It is true that dust mites can be a nuisance, but unlike rodent mites, itch mites, and chiggers, they rarely cause skin irritation. These tiny pests feed on dead human skin cells and thrive in warm, humid environments. Although they can “hitchhike” on clothes, dust mites don't live on people. People who are allergic to dust or dust mites react by inhaling dust proteins that come from feces, urine, or the decaying bodies of dust mites.
This can cause swelling (inflammation) of the nasal passages and is considered a dust allergy. Household mite species found in indoor environments and in warm or tropical regions are well known to cause allergic disorders. But what about human acariasis, in which mites invade and parasitize the human body in various tissues, from the gastrointestinal tract to the lung? Little is known about this condition, yet it has been reported in the pulmonary, intestinal, oral (anaphylaxis), urinary, otic, and vaginal systems. The clinical symptoms of acariasis often overlap with other symptoms of the disease, leading to frequent misdiagnosis. It is believed that when domestic mites invade the human body, it is a non-specific invasion that differs from the parasitization of an animal.
This occurs only occasionally and lacks specific symptoms and is not caused by specific mite species; instead, specific invasions are caused by specific parasite species that are found in specific hosts and produce specific symptoms. To date, few reports on human acariasis have been published in English medical journals. However, it is important to note that these mites are also responsible for other non-allergic symptoms in humans. In what is probably a mechanism similar to that of urinary acariasis, mites can parasitize the vagina.

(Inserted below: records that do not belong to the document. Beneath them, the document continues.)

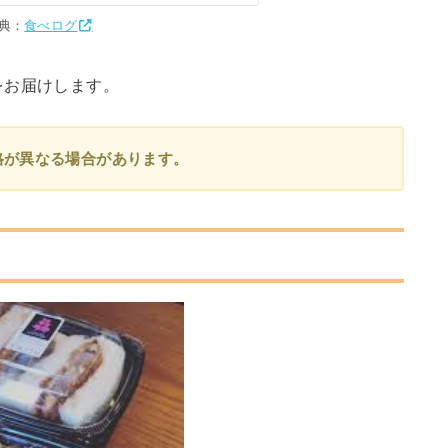
典：
食べログ
をお届けします。
格が異なる場合があります。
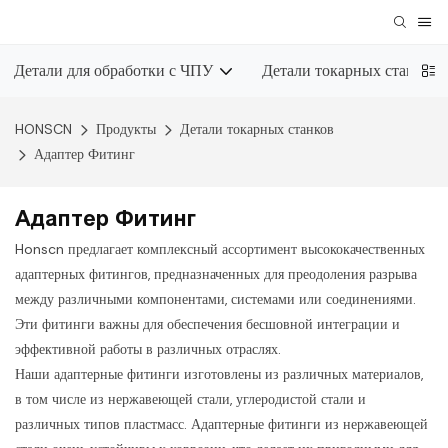
Детали для обработки с ЧПУ
Детали токарных станков
HONSCN
Продукты
Детали токарных станков
Адаптер Фитинг
Адаптер Фитинг
Honscn предлагает комплексный ассортимент высококачественных
адаптерных фитингов, предназначенных для преодоления разрыва
между различными компонентами, системами или соединениями.
Эти фитинги важны для обеспечения бесшовной интеграции и
эффективной работы в различных отраслях.
Наши адаптерные фитинги изготовлены из различных материалов,
в том числе из нержавеющей стали, углеродистой стали и
различных типов пластмасс. Адаптерные фитинги из нержавеющей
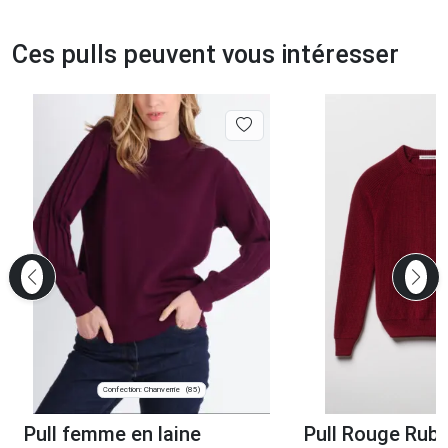
Ces pulls peuvent vous intéresser
Confection: Chanverrie
(85)
Pull femme en laine
Pull Rouge Rubi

Interestingly, the authors thought that the mites came from the contamination of the test vessel because the mite species detected were present in dust samples from the same hospital and wards. After treating the patients with arsenic, the number of mites in the sputum samples increased, which showed that the mites in the lungs were expelled before the number of mites decreased and the patients' symptoms disappeared.
People with dust mite allergies or with asthma caused by dust mite allergy should reduce dust mites in their home. Dead skin and other dust mite residues are a major cause of allergies and worsen asthma symptoms. Given existing reports, it seems likely that most cases of acariasis occur in more tropical climates and in people with occupational exposures to mites. Dust mites can live on bedding, mattresses, upholstered furniture, rugs, or curtains in your home. Undoubtedly, mites detected in the urine under a microscope would contribute to the diagnosis of this disease.
There are no specific clinical manifestations that point to pulmonary acariasis other than the detection of mites in the sputum. These mites have been extensively studied because their feces, eggs, and extracts from their bodies are potent allergens. As mentioned earlier, dust mites can contribute to indoor allergy symptoms and aggravate existing allergies. It is important to pay more attention to these infections so as not to miss any cases due to misdiagnosis. In conclusion, it is important to understand that dust mites do not infest your body but can cause allergic reactions when inhaled. Dust mite allergies can be managed by reducing exposure to these pests through regular cleaning and vacuuming of your home.
If you suspect you may have a dust mite allergy or if you experience any unusual symptoms such as itching or swelling after exposure to dust or dust mites, consult your doctor for further evaluation.